### SUPPLIED MATERIAL:
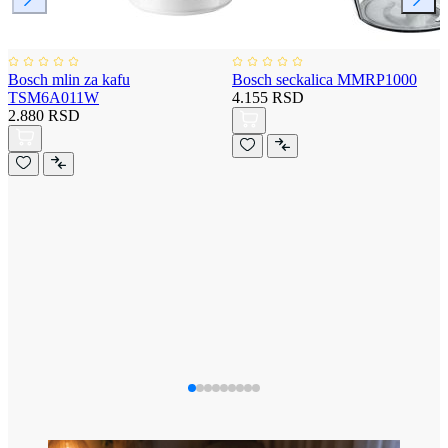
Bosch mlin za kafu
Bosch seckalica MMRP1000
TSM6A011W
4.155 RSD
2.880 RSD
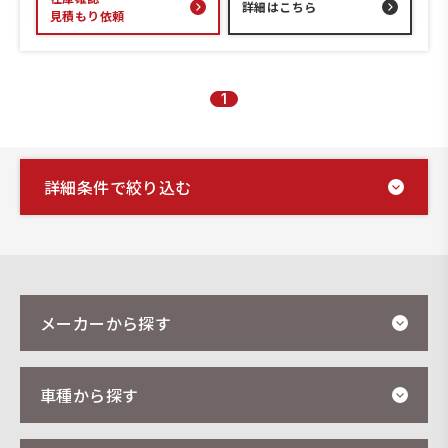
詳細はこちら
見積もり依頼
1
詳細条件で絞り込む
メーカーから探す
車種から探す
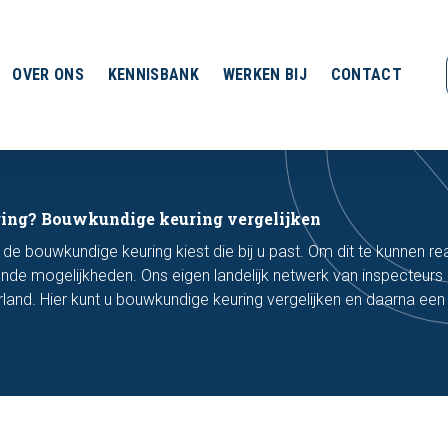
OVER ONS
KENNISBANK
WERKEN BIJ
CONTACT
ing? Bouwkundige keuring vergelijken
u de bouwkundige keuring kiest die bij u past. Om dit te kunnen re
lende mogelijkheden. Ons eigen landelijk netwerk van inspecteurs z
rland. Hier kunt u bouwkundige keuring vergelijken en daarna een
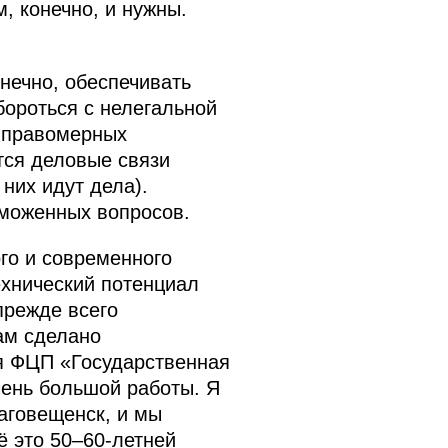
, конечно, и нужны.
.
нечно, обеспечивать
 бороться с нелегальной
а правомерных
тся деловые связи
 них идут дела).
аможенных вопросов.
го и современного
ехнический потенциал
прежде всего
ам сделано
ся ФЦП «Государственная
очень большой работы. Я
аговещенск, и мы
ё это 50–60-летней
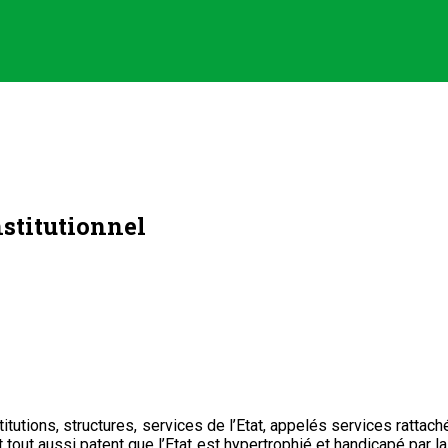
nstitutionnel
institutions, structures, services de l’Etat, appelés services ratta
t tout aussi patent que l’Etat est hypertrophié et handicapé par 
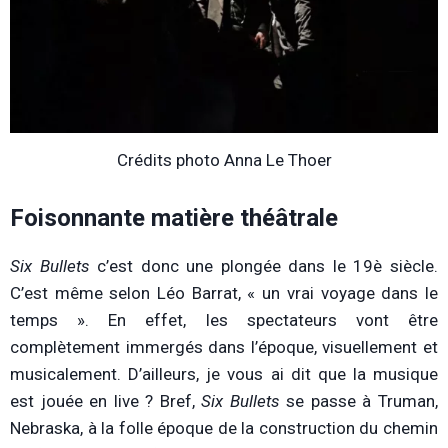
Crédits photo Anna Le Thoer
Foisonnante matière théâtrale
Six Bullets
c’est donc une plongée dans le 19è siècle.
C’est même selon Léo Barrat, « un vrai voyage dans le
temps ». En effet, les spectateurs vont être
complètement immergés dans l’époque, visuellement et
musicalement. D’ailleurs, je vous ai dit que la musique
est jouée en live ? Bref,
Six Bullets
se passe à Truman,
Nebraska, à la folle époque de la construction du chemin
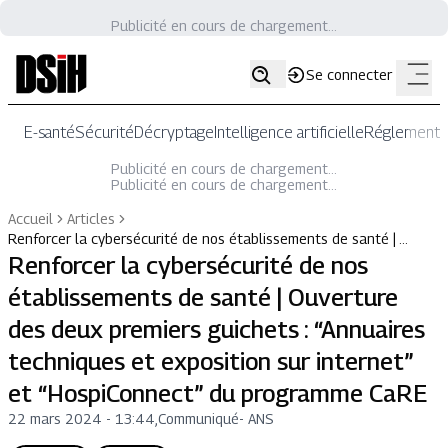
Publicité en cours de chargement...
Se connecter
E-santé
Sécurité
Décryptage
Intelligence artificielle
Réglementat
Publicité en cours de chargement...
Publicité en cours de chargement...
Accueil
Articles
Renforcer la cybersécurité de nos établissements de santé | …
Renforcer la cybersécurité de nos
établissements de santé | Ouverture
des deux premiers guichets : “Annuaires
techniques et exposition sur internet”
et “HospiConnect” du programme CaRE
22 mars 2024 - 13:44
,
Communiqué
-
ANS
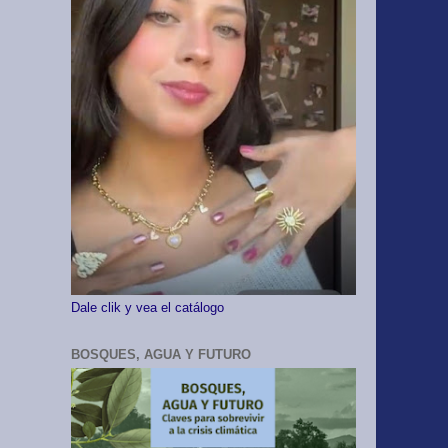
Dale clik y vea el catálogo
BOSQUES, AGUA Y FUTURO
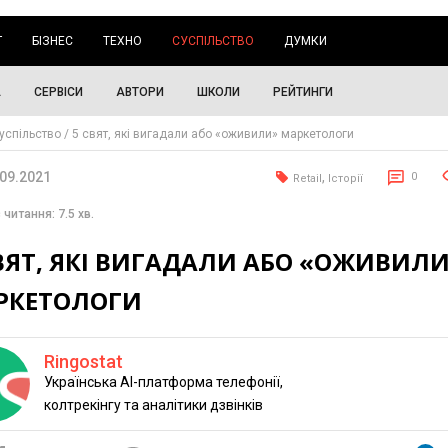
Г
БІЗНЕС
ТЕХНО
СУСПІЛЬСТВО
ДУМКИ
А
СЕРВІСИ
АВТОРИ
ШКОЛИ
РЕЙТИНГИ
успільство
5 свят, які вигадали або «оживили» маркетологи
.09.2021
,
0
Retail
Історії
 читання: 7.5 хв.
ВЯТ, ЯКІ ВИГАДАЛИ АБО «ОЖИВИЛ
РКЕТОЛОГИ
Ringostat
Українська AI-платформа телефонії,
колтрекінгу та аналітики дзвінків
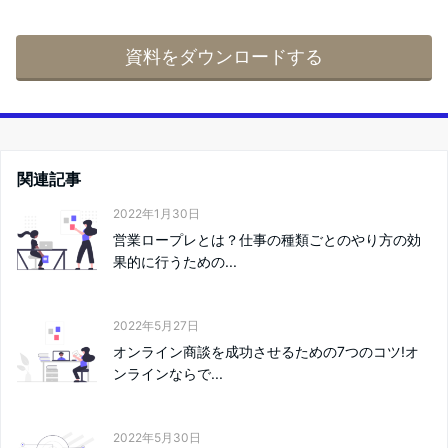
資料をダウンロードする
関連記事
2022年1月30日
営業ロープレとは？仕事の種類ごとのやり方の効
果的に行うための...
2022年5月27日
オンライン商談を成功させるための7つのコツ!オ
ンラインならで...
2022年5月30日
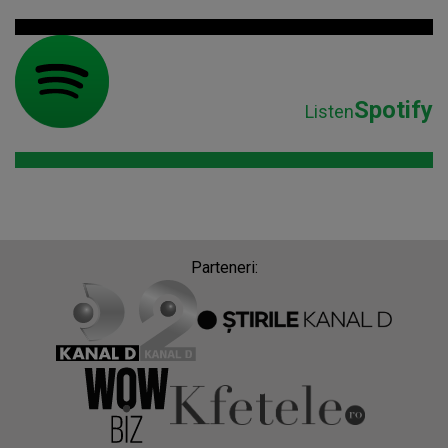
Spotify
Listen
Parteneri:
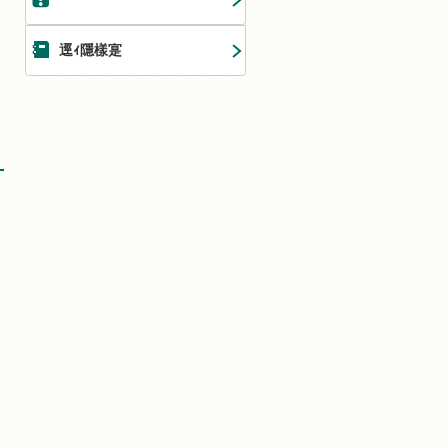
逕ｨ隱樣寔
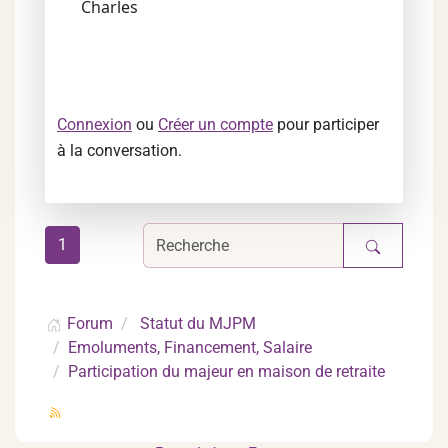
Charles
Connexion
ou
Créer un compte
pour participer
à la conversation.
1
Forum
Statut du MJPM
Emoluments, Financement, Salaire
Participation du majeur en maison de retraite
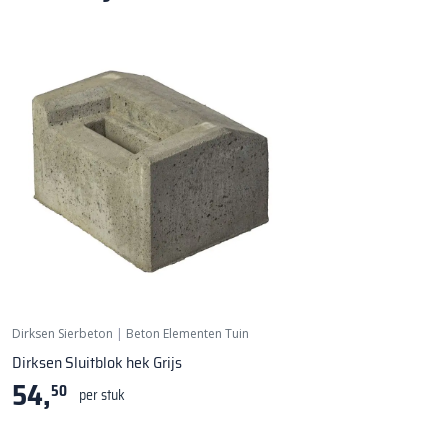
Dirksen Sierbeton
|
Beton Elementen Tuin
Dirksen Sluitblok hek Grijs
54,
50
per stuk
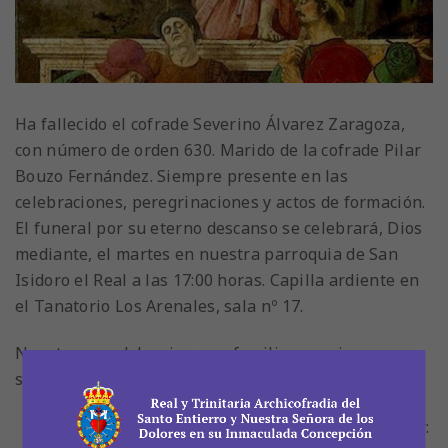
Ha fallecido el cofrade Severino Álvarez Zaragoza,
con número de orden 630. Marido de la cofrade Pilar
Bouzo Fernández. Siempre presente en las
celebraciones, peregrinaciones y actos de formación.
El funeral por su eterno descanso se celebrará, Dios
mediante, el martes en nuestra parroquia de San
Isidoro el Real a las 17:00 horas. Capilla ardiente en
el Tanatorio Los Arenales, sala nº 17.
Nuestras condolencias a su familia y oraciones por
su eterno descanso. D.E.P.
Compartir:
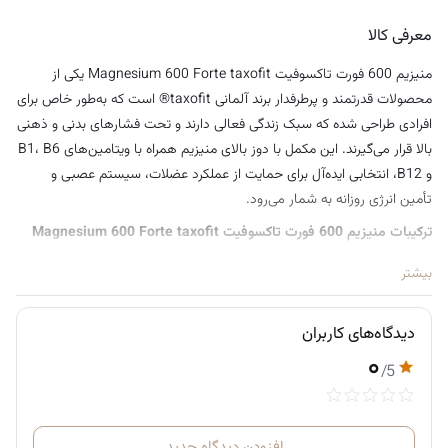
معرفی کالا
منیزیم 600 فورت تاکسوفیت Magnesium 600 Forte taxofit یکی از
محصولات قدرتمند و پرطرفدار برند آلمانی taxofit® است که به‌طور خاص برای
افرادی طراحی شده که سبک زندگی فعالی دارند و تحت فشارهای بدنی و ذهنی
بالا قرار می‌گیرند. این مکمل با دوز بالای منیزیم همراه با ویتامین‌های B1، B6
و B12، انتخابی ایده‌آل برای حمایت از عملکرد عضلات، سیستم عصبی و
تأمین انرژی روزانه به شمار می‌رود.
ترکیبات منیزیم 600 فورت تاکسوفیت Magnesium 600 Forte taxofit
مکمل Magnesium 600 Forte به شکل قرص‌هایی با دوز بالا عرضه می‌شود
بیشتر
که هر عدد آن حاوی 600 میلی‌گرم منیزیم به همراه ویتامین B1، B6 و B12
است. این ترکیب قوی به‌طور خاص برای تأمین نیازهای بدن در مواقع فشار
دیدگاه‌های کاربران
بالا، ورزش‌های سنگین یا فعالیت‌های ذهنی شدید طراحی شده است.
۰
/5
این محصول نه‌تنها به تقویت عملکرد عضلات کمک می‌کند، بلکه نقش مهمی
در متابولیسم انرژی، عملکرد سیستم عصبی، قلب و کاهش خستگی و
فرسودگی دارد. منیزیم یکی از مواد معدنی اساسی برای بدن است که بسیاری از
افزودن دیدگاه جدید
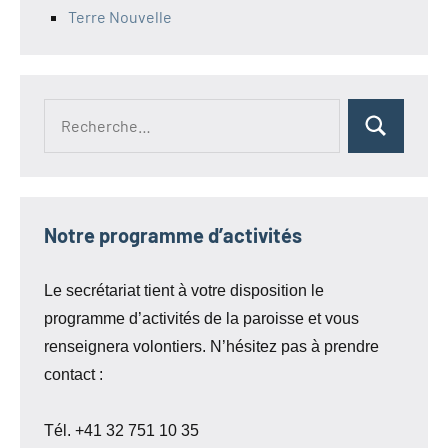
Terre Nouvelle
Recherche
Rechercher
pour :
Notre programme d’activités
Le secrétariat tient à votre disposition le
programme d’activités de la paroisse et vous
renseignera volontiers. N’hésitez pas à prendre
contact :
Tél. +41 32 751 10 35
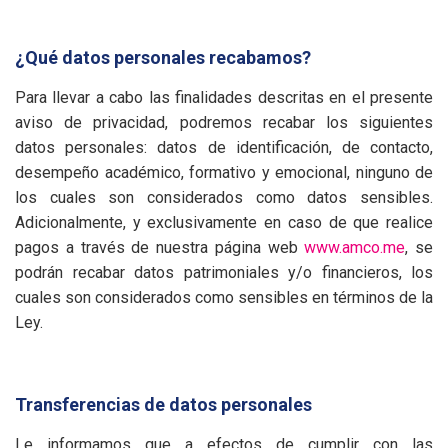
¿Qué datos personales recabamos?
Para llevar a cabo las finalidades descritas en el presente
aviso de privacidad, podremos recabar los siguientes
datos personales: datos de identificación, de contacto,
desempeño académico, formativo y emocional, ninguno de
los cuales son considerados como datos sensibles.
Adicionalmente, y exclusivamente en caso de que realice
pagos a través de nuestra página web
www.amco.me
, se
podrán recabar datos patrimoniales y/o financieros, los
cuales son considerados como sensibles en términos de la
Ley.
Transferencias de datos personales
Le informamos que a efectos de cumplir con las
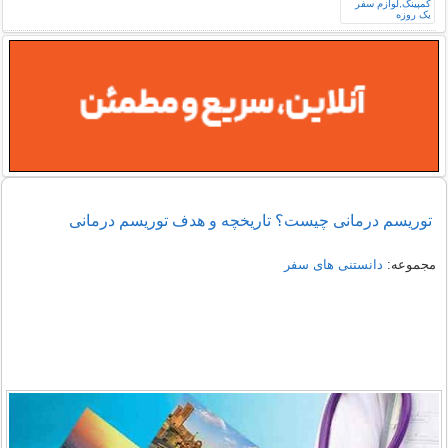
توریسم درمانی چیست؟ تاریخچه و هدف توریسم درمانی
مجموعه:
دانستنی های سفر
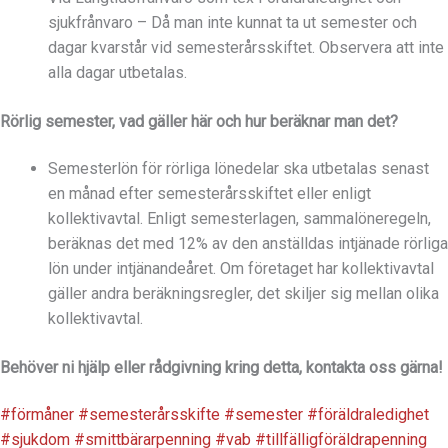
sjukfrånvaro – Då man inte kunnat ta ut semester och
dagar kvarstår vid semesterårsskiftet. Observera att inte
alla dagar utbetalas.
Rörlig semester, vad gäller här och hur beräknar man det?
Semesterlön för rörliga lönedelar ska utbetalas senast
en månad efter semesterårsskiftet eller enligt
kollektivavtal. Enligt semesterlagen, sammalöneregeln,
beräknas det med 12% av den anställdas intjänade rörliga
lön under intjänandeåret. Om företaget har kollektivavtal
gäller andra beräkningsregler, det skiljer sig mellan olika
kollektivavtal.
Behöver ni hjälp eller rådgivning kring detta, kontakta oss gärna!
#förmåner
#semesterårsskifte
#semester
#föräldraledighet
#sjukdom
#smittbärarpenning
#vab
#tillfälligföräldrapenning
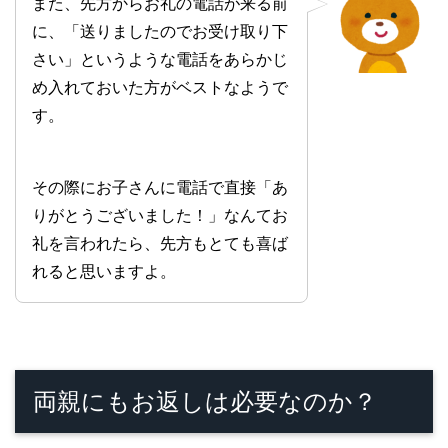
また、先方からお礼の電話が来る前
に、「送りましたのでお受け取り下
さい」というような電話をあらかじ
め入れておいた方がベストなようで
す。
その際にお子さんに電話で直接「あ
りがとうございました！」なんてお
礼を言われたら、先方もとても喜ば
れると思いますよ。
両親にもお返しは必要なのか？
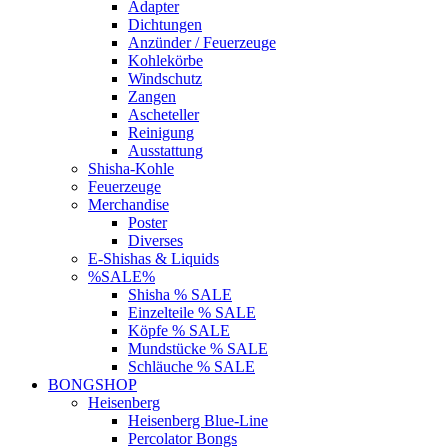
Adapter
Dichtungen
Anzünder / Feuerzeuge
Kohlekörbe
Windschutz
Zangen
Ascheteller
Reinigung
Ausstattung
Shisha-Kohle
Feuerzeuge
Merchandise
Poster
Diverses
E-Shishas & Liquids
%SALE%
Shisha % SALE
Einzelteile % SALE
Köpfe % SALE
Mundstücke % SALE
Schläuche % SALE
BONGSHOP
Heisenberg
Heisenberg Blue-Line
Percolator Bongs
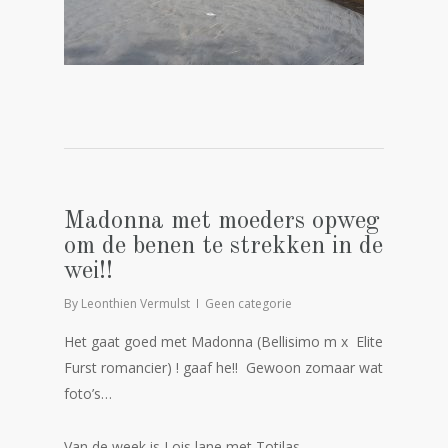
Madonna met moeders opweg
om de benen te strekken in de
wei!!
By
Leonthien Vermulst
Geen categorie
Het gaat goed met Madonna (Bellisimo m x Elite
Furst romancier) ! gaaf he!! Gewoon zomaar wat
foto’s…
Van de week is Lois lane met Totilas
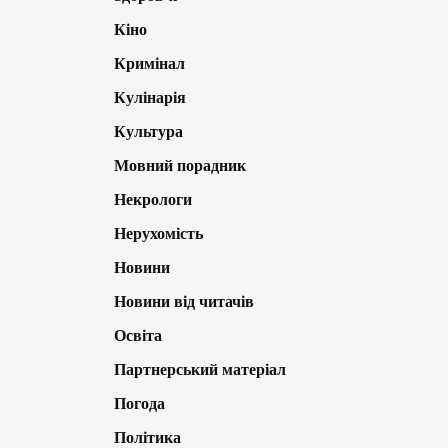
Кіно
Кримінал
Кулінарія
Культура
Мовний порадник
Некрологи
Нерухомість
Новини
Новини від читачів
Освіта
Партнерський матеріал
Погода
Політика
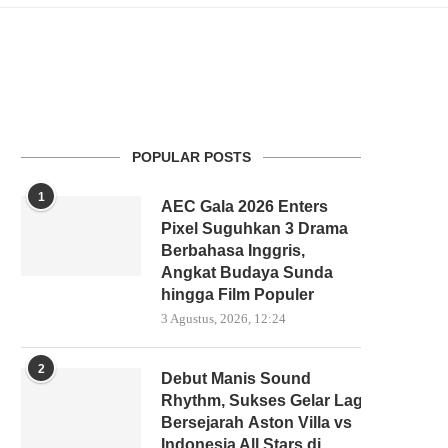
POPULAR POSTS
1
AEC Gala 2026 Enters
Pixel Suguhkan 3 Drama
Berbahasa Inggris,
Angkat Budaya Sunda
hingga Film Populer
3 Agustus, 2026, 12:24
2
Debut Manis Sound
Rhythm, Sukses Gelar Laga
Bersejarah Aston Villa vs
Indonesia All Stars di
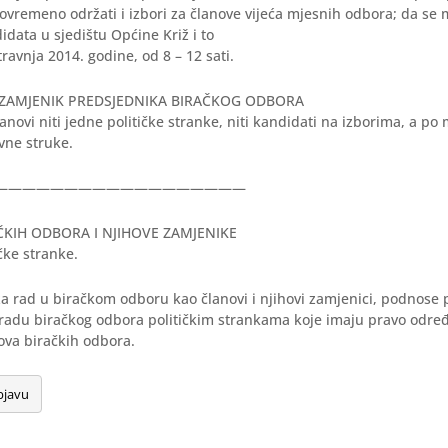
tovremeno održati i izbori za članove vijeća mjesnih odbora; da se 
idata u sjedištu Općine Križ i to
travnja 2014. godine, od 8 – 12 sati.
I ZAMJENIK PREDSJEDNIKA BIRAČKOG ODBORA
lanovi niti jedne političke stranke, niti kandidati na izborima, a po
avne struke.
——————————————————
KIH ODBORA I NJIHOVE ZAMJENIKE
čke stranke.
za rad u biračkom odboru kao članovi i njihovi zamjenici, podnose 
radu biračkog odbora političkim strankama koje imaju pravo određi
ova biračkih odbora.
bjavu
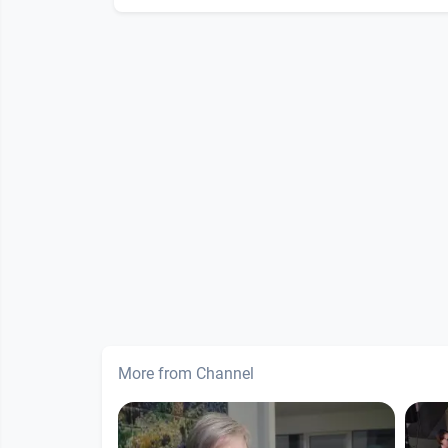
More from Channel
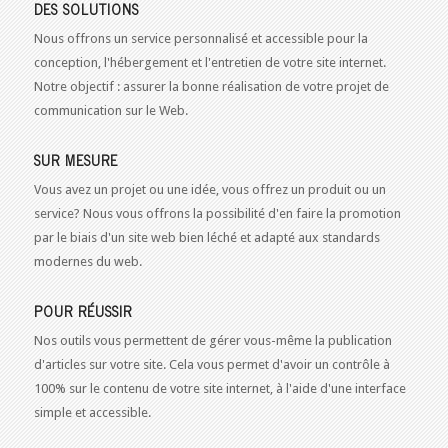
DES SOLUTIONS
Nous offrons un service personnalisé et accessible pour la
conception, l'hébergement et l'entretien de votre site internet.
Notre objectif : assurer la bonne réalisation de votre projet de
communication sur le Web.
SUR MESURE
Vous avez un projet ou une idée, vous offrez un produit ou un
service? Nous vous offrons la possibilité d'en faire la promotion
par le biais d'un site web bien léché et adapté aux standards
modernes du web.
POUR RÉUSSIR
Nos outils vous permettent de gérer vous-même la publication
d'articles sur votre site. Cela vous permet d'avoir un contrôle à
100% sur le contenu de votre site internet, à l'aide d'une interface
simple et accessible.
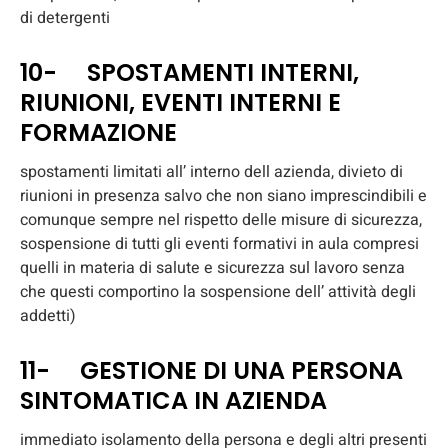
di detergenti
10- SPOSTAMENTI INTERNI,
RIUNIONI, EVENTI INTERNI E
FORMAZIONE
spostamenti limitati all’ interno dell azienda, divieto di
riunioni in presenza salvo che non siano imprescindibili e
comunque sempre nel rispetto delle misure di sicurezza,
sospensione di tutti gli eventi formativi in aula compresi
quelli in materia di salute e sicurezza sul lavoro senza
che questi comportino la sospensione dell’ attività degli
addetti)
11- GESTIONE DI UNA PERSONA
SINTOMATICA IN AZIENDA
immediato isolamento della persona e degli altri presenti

### WHAT TO WORK ON:
Search the entries for the word "degli" and copy every line that holds it.

### TASK ANSWER:
che questi comportino la sospensione dell’ attività degli
immediato isolamento della persona e degli altri presenti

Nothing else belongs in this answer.